I totally agree that having the model documentation more formal would be great! Do you have any ideas how you would like this done? The thing that came to my mind now, is to use OWL/RDF. I am just learning about this for two other projects I got involved to, but it seems to fit somehow.

Michael Muré (MichaelMure) commented

Hmm, I don't have a preference. In any case, any doc is better than no docs ;)

hoijui (hoijui) commented

ok :-) yeah true.. whatever format.. once it is somewhat well documented, conversion between formats should be pretty easy anyway.

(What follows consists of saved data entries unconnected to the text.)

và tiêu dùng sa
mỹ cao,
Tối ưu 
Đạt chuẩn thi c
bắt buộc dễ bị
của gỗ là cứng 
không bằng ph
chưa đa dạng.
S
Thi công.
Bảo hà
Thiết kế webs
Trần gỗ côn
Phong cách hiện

Michael Muré (MichaelMure) commented

I merged https://github.com/MichaelMure/git-bug/pull/213 as a first step to address this. It's some light change to ensure that hash collision are detected and rejected, both when manipulating a bug and when merging a remote state (meaning, it stops the propagation in the network of bad data).

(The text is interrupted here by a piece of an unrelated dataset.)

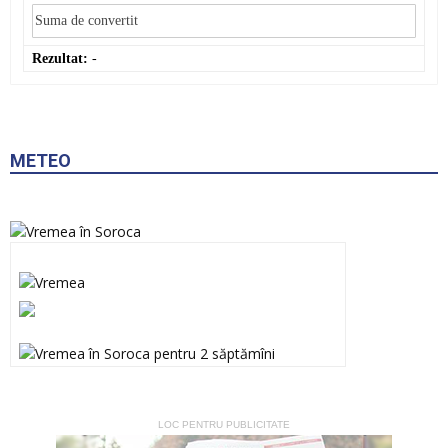
Rezultat:
-
METEO
LOC PENTRU PUBLICITATE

To go further than that, I'm leaning on supporting a full DAG of operation instead of enforcing the linear chain but I haven't fully made my mind yet.

http://archagon.net/blog/2018/03/24/data-laced-with-history/ is still on my read list.

Paul "Joey" Clark (joeytwiddle) commented

Not sure if this 60 minute conference talk helps directly, but it's in a similar space, so it might provide some inspiration. The presenter reimplements (or rather demonstrates) the major components of a blockchain using Git.

He identifies various attacks and then implements a solution to each one. He runs a validator on each commit, and cherry-picks rather than merging. He adds new data in new immutable files (rather than updating any common files, which frequently leads to merge conflicts). He uses git subtree so consumers don't need the entire chain at once (only miners do).

Git as Blockchain - Michael Perry - NDC Sydney 2018

Michael Muré (MichaelMure) commented

@joeytwiddle thanks, it's a cool talk.

However it doesn't apply here. The whole point of this talk is to present the blockchains concept from the ground up. So, when reaching the point of merging the conflicts, the proposed solution is to accept both version, let them grow and consider valid only the longest chain. It's a valid way to do things but has a major drawback: it means that the loosing chain get entirely discarded. We loose information, and we don't want to do that here :)

Mark Hughes (happybeing) (happybeing) commented

Hi Michael, I've only just read the OP and skimmed the comments but recognise the issue as it is key to my use case of a p2p hosted git portal based on git-bug.

It's an area I believe can be solved although I've not gone into detail yet. With Safe Network which is my primary target, some of these issues are solved for us (identity for example). One issue we're left with is how to manage things like spamming of submissions. I have some ideas for how that could be handled but much you do first.